Nelson was running a pattern on the opposite side of the field from where quarterback Ryan Fitzpatrick threw early in the fourth quarter, and he planted to block the cornerback in front of him and crumpled to the ground. Last year Nelson made a quantum leap in his second season and was a trusted target of Fitzpatrick, catching 61 passes for 658 yards and five touchdowns.
--Running back Fred Jackson will miss perhaps as much as a month after sustaining a knee injury in the first half. C.J. Spiller will now be the starter, and he rushed for 169 yards after Jackson went down. "Fred is a huge part of what we do,"? said Fitzpatrick. "That's a big loss for us to have him out of the lineup. We'll certainly miss him, but it was nice to see C.J. pick up where he left off last season."

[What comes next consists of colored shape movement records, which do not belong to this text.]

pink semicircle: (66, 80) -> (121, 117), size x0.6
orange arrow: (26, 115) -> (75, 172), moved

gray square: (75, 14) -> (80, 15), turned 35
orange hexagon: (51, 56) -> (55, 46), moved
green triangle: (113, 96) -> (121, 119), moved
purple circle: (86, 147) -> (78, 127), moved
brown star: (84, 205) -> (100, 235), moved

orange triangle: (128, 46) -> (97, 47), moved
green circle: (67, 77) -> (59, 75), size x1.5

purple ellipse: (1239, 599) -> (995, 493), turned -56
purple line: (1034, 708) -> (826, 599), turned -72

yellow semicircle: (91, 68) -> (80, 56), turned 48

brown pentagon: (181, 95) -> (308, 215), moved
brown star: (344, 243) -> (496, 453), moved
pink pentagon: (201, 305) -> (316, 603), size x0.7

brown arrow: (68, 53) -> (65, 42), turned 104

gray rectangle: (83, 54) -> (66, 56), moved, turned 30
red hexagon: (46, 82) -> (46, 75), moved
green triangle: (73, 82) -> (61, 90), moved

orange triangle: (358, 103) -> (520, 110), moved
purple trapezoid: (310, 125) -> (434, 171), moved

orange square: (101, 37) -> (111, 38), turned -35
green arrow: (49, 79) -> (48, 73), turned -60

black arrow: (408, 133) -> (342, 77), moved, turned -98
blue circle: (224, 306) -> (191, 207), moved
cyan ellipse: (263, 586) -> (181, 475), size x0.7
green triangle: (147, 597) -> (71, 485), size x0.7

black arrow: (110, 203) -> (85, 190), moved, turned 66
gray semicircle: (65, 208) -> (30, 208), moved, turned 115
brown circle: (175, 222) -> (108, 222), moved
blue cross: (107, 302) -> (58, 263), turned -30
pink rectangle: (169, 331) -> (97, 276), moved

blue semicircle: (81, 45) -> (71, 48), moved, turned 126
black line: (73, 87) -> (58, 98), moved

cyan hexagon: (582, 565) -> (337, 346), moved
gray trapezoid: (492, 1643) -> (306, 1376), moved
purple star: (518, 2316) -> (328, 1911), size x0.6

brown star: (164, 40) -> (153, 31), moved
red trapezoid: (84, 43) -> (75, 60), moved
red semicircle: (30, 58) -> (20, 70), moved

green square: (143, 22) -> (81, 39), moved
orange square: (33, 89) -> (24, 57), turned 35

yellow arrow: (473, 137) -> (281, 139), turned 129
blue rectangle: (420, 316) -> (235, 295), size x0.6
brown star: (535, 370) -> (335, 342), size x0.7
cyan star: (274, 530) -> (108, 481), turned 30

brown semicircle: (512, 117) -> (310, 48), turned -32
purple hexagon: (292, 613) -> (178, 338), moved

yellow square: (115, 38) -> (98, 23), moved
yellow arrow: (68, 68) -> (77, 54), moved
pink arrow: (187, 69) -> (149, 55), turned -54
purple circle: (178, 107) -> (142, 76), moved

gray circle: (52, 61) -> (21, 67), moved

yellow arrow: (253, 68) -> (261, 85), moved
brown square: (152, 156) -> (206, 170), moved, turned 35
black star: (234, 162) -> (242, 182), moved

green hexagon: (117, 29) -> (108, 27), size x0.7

--Rookie wide receiver T.J. Graham, Buffalo's third-round pick, a player they traded up in that round to get, was inactive for the opener, and that created a pre-game uproar on Twitter. Fans couldn't believe that a draft pick that high wasn't active, and things got worse when the Jets' second-round rookie receiver, Stephen Hill, caught two touchdown passes in his NFL debut. Graham was supposed to be the Bills' answer to their deep threat woes because he has tremendous speed, but the simple truth is that he's coming along slower than the Bills had hoped. "He wasn't ready, and he still might not be ready, but he's going to have to up his game," coach Chan Gailey said, referring to the fact that wide receiver David Nelson is out for the season. Gailey compared Graham to C.J. Spiller, the first-round pick in 2010 who wasn't ready to play in the NFL early as a rookie. "Yeah, kind of like C.J. a couple years ago," said Gailey. "A lot of ability, but not quite ready yet. He's got some things he has to learn, so if you have the ability to not play him right off the bat then you let him learn." That luxury appears gone.
--Count defensive end Mario Williams as someone not impressed by the replacement officials. Following a game in which he did almost nothing productive, Williams took to complaining about the way the officials weren't penalizing the Jets' Austin Howard for his hands to the face tactics.
"You tell somebody from the very beginning of the game," Williams said. "And it happens. One time, that's on me. But when it's multiple times and I tell you and you honestly act like you don't even hear me throughout the whole game, I think that's a real big problem. It's not something that's really going to dictate something, but what are you going to do about it? You're getting off the ball and getting punched in the face, literally, not an accident, just about every other time. That's a penalty. Unless they changed it with the new CBA or something, but last time I checked it was a penalty."